I also think banks could think of Open banking as a thicker layer of functionality, a new category, Retail Banking, Corporate Banking and Open Banking, where they collaborate with 3rdparties in a rich and functional way. Maybe not just building the APIs, but building new workflows targeting new product categories, maybe in a template Mendix app that 3rd parties can start from and integrate with.

You shared in that panel that you work with a major aggregator to help a telco build a Superapp. Can you explain a bit more about that project?

Andreas Lennevi: Yes, we are working on a Superapp. Superapps basically bundle a massive amount of functionalities in one single mobile app so that it becomes like a home, a place where you can manage your daily life. Superapps are not very common in Europe, but they are very successful in Asia. So most European people are not so used to it.

We’re helping to build one with Mendix. This client wanted to go to market very fast with many functionalities, so they chose to work with Mendix. They had a good React Native framework before, with high code, but to evolve a lot of functionality fast, they needed to switch to Mendix and low code. Mendix orchestrates the connections with a large amount of 3rd parties like telco, route planning, ticketing for public transport and events, parking, neighbourhood, energy planning/switching, booking restaurants and more.

The banking part is planned for release 2. We are using one of the major aggregators to gather transactions data and creating a wallet functionality. It also integrates with loyalty and carbon footprint 3rdparties The aggregator makes the integration challenge a lot easier.

In another poll, we asked whether open banking fulfilled its expectations. 55% said it “hasn’t yet” but remain optimistic, saying it will improve once we have the basics right. What’s your take on this?

Andreas Lennevi: I definitely think so, and the regulators will not give up until they reach a critical level of acceptance. If the industry doesn’t do it by itself, they will get pushed into it. That scenario is not as fun as doing it yourself.

I think it hasn’t reached a critical level yet, but it is coming. But as you know, tech trends come exponentially: they start slow and then suddenly fire up. I don’t know when to expect that moment, but I think it will definitely swing up in the next five years.

Revolut is an excellent example of a financial institution that is getting traction. You see the commercials everywhere and hear more and more people using it.

But it is not a bank.

Andreas Lennevi: The question is: do you need to be a bank? Revolute helps my son make purchases online – and me to park and charge my car in places where my regular debit and credit cards do not work. For me, it enriches my experience a lot.

My colleague Paul Higgins also showed me Check24, a German comparison site. You can find everything you want on those pages, from property to hotels, telco offerings and energy, and bank products and services. With those types of comparison sites, I think switching bank accounts will become more frequent in a relatively short time because you can save money, and with open banking adding data for accurate comparison and also switching will get much easier for consumers.

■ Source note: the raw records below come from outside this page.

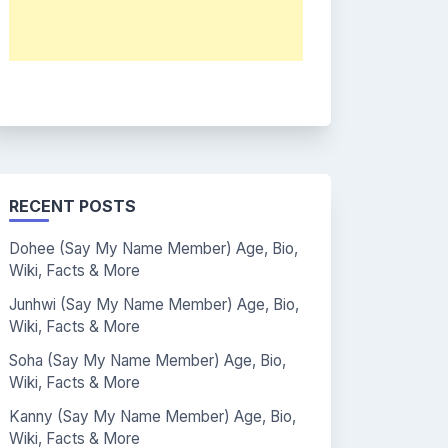
RECENT POSTS
Dohee (Say My Name Member) Age, Bio,
Wiki, Facts & More
Junhwi (Say My Name Member) Age, Bio,
Wiki, Facts & More
Soha (Say My Name Member) Age, Bio,
Wiki, Facts & More
Kanny (Say My Name Member) Age, Bio,
Wiki, Facts & More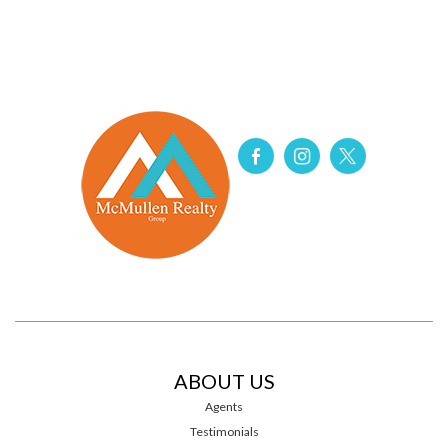
ABOUT US
Agents
Testimonials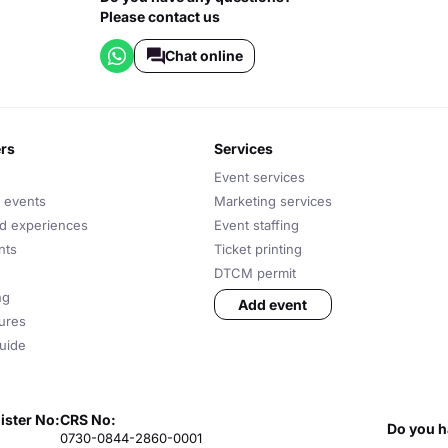
Please contact us
Chat online
ers
services
Event services
 events
Marketing services
nd experiences
Event staffing
nts
Ticket printing
DTCM permit
ng
Add event
tures
uide
ister No:
CRS No:
Do you h
0730-0844-2860-0001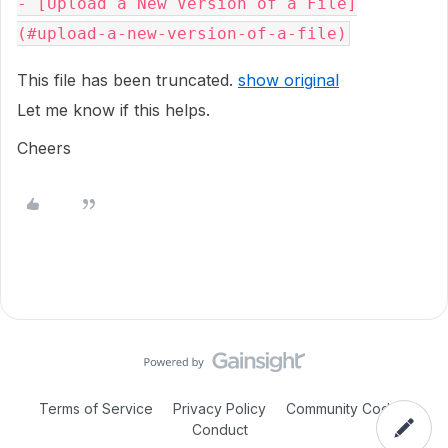
- [Upload a New Version of a File]
This file has been truncated.
show original
Let me know if this helps.
Cheers
Terms of Service
Privacy Policy
Community Code of
Conduct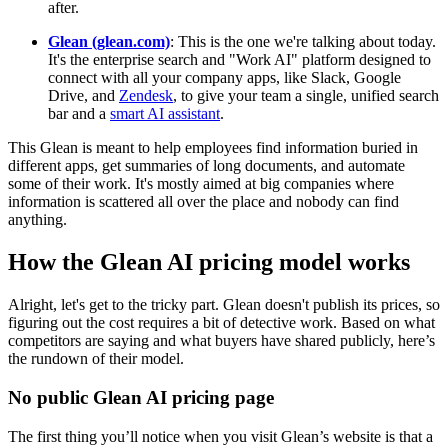
after.
Glean (glean.com)
: This is the one we're talking about today.
It's the enterprise search and "Work AI" platform designed to
connect with all your company apps, like Slack, Google
Drive, and
Zendesk
, to give your team a single, unified search
bar and a
smart AI assistant
.
This Glean is meant to help employees find information buried in
different apps, get summaries of long documents, and automate
some of their work. It's mostly aimed at big companies where
information is scattered all over the place and nobody can find
anything.
How the Glean AI pricing model works
Alright, let's get to the tricky part. Glean doesn't publish its prices, so
figuring out the cost requires a bit of detective work. Based on what
competitors are saying and what buyers have shared publicly, here’s
the rundown of their model.
No public Glean AI pricing page
The first thing you’ll notice when you visit Glean’s website is that a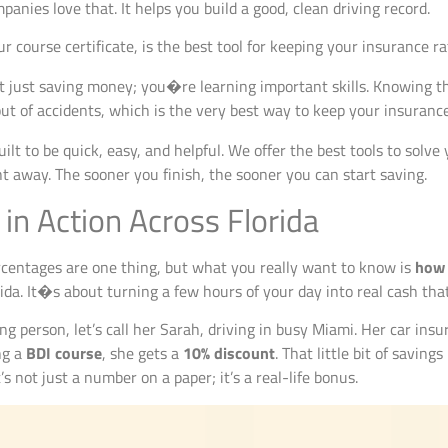
panies love that. It helps you build a good, clean driving record.
r course certificate, is the best tool for keeping your insurance ra
t just saving money; you�re learning important skills. Knowing 
ut of accidents, which is the very best way to keep your insuranc
ilt to be quick, easy, and helpful. We offer the best tools to solve
ht away. The sooner you finish, the sooner you can start saving.
 in Action Across Florida
ercentages are one thing, but what you really want to know is
how 
rida. It�s about turning a few hours of your day into real cash that
ng person, let’s call her Sarah, driving in busy Miami. Her car insur
ng a
BDI course
, she gets a
10% discount
. That little bit of savin
s not just a number on a paper; it’s a real-life bonus.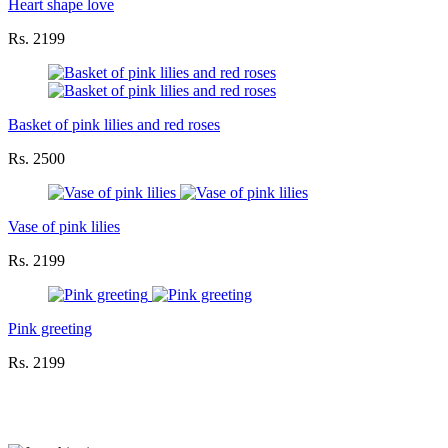
Heart shape love
Rs. 2199
Basket of pink lilies and red roses
Rs. 2500
Vase of pink lilies
Rs. 2199
Pink greeting
Rs. 2199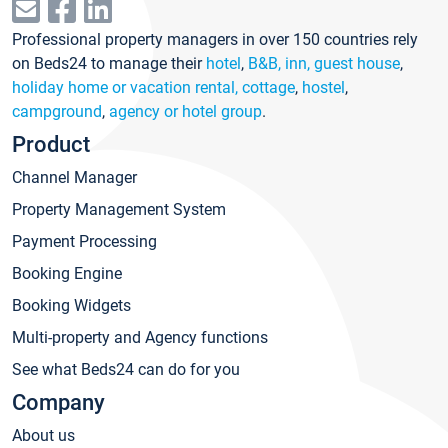
Professional property managers in over 150 countries rely
on Beds24 to manage their
hotel
,
B&B, inn, guest house
,
holiday home or vacation rental, cottage
,
hostel
,
campground
,
agency or hotel group
.
Product
Channel Manager
Property Management System
Payment Processing
Booking Engine
Booking Widgets
Multi-property and Agency functions
See what Beds24 can do for you
Company
About us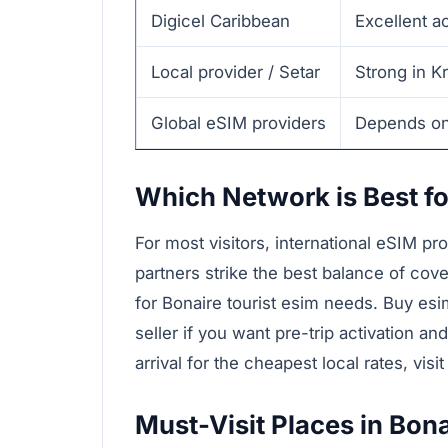
Digicel Caribbean
Excellent a
Local provider / Setar
Strong in K
Global eSIM providers
Depends on 
Which Network is Best fo
For most visitors, international eSIM pr
partners strike the best balance of cov
for Bonaire tourist esim needs. Buy esi
seller if you want pre-trip activation an
arrival for the cheapest local rates, visit
Must-Visit Places in Bona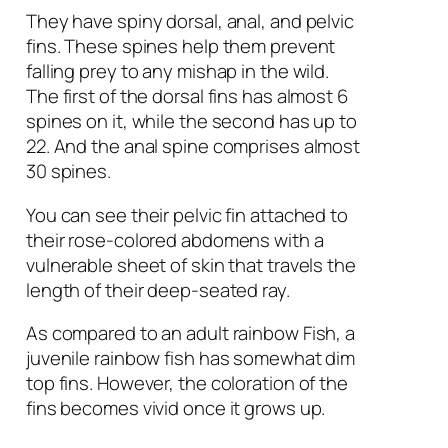
They have spiny dorsal, anal, and pelvic
fins. These spines help them prevent
falling prey to any mishap in the wild.
The first of the dorsal fins has almost 6
spines on it, while the second has up to
22. And the anal spine comprises almost
30 spines.
You can see their pelvic fin attached to
their rose-colored abdomens with a
vulnerable sheet of skin that travels the
length of their deep-seated ray.
As compared to an adult rainbow Fish, a
juvenile rainbow fish has somewhat dim
top fins. However, the coloration of the
fins becomes vivid once it grows up.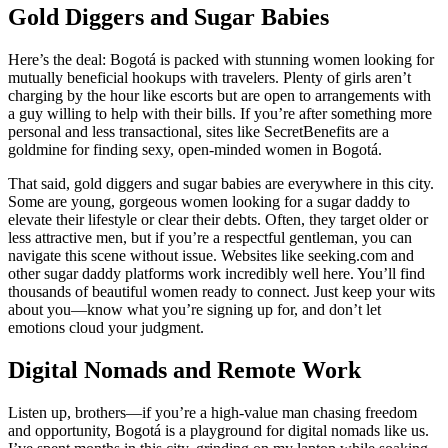
Gold Diggers and Sugar Babies
Here’s the deal: Bogotá is packed with stunning women looking for
mutually beneficial hookups with travelers. Plenty of girls aren’t
charging by the hour like escorts but are open to arrangements with
a guy willing to help with their bills. If you’re after something more
personal and less transactional, sites like SecretBenefits are a
goldmine for finding sexy, open-minded women in Bogotá.
That said, gold diggers and sugar babies are everywhere in this city.
Some are young, gorgeous women looking for a sugar daddy to
elevate their lifestyle or clear their debts. Often, they target older or
less attractive men, but if you’re a respectful gentleman, you can
navigate this scene without issue. Websites like seeking.com and
other sugar daddy platforms work incredibly well here. You’ll find
thousands of beautiful women ready to connect. Just keep your wits
about you—know what you’re signing up for, and don’t let
emotions cloud your judgment.
Digital Nomads and Remote Work
Listen up, brothers—if you’re a high-value man chasing freedom
and opportunity, Bogotá is a playground for digital nomads like us.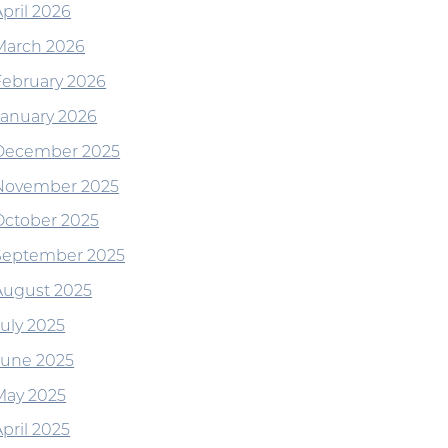
April 2026
March 2026
February 2026
January 2026
December 2025
November 2025
October 2025
September 2025
August 2025
July 2025
June 2025
May 2025
pril 2025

In the panel, you also spoke about a Swiss customer that you are helping in their open banking journey to build faster APIs. What surprised me was that their business case was to double their customer base in a year or two. How will they make a sufficient difference from their peers to convince these prospective customers?

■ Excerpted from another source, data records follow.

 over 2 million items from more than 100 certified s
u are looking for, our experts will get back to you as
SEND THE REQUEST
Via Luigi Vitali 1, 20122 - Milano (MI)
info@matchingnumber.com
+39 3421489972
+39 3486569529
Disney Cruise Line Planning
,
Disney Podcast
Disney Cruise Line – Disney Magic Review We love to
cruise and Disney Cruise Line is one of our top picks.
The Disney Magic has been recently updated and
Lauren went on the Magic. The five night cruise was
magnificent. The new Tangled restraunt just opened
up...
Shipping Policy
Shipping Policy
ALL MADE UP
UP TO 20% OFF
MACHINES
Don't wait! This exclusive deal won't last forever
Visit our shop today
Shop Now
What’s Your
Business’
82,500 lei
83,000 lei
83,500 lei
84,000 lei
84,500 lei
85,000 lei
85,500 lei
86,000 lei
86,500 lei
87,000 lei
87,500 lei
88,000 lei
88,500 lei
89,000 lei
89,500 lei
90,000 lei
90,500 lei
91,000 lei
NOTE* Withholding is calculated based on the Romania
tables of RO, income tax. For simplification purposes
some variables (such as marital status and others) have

Andreas Lennevi: I think the business case is built on the network effects. This bank has a global presence, and they believe that the network effect will gain them as many customers in one or two years as they got in the last 100 years by having excellent APIs and collaborating with many third parties. I think this relates to the many “un-banked” people around the world, where these new players give people with no access to banking now – a chance to take part in the global financial system. At the core is also that customers do more things online only and are thus cheaper to serve, and the mass effect can happen.

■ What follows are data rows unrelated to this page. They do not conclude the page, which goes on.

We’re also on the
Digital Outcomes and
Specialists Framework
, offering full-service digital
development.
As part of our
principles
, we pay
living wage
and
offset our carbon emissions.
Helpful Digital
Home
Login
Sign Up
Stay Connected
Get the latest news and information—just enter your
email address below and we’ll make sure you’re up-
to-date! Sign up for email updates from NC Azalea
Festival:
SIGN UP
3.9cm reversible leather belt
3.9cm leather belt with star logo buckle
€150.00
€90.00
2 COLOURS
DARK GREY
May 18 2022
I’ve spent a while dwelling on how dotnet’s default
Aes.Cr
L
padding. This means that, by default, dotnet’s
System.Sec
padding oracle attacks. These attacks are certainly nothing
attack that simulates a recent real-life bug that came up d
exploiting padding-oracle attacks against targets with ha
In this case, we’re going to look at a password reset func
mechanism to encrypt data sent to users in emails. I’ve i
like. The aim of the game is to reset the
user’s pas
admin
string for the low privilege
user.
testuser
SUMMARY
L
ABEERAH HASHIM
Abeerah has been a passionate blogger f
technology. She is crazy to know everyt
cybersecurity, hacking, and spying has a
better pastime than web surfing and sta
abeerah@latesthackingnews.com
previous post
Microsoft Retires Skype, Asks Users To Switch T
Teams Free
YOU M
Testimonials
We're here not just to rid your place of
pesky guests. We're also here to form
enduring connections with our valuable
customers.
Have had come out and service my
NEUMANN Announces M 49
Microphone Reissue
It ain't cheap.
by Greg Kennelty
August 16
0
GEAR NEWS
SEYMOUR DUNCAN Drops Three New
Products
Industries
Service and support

In the end, when the revolution tips over, The Facebook Effect, when things go big: if the service is much better and cheaper than others, people go in hordes for better service. It will take time in the developed banking areas like the Benelux, where everybody already has an account and a mobile banking app, but the day it happens, it can happen relatively fast, and the banks with the best network and services, and lowest costs, will win that race.

All right. Reflecting on the conference, what were your main takeaways from the panel you joined?

Andreas Lennevi: My big takeaway, at least from the Belgian side, was that when we talk about open banking, the banks are very focused on the problem instead of looking at the opportunities. I felt like the banks do not connect Open banking with new opportunities, which is unfortunate. They seem to treat open banking as a compliance exercise, as a mandatory job, a technical problem.

Banks feel they have already invested in a banking app, so why should someone else do this? In a way, I understand their reasoning, and Belgian banking customers don’t easily switch banks. They still need the chicken with the golden eggs in open banking, and that’s yet to come. But the 3rd party services will be richer, more specialised, more varied, more consumer-oriented, and integrated into other parts of people’s lives – so in most cases it’s a compliment rather than a competitor to the existing mobile banking apps.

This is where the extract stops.